***** Data supplied

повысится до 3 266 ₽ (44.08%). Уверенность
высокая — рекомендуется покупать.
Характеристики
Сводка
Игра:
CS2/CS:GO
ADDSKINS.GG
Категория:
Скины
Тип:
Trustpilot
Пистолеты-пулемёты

**********
***** Data supplied

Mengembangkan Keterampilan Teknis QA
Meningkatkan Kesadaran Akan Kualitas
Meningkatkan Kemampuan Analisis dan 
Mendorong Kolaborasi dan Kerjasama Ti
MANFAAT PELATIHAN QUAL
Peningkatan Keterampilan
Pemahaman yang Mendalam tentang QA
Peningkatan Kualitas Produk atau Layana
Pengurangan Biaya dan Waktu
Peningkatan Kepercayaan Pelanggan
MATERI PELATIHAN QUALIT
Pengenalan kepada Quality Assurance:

**********
***** Data supplied

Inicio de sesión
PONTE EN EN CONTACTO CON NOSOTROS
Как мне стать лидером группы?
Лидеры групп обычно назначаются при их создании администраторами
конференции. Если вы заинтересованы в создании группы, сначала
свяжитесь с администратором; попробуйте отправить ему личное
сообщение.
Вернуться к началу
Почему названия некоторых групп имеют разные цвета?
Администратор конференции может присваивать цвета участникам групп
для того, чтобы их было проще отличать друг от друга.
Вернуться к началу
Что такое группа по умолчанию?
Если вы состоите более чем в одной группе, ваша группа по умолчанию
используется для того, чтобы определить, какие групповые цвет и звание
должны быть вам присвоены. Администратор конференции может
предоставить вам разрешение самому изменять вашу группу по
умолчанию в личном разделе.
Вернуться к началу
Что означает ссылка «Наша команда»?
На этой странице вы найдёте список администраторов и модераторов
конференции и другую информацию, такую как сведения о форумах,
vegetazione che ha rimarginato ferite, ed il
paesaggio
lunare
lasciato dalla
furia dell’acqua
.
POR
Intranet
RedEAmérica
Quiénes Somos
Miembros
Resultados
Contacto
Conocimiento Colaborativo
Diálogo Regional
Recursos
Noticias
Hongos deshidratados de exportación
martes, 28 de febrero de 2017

**********

__Problem details__.
Out of the data above, give again only the lines starting at the one holding "Если вы состоите" and ending at the one holding "martes, 28 de febrero de 2017", unchanged.

__Task answer__.
Если вы состоите более чем в одной группе, ваша группа по умолчанию
используется для того, чтобы определить, какие групповые цвет и звание
должны быть вам присвоены. Администратор конференции может
предоставить вам разрешение самому изменять вашу группу по
умолчанию в личном разделе.
Вернуться к началу
Что означает ссылка «Наша команда»?
На этой странице вы найдёте список администраторов и модераторов
конференции и другую информацию, такую как сведения о форумах,
vegetazione che ha rimarginato ferite, ed il
paesaggio
lunare
lasciato dalla
furia dell’acqua
.
POR
Intranet
RedEAmérica
Quiénes Somos
Miembros
Resultados
Contacto
Conocimiento Colaborativo
Diálogo Regional
Recursos
Noticias
Hongos deshidratados de exportación
martes, 28 de febrero de 2017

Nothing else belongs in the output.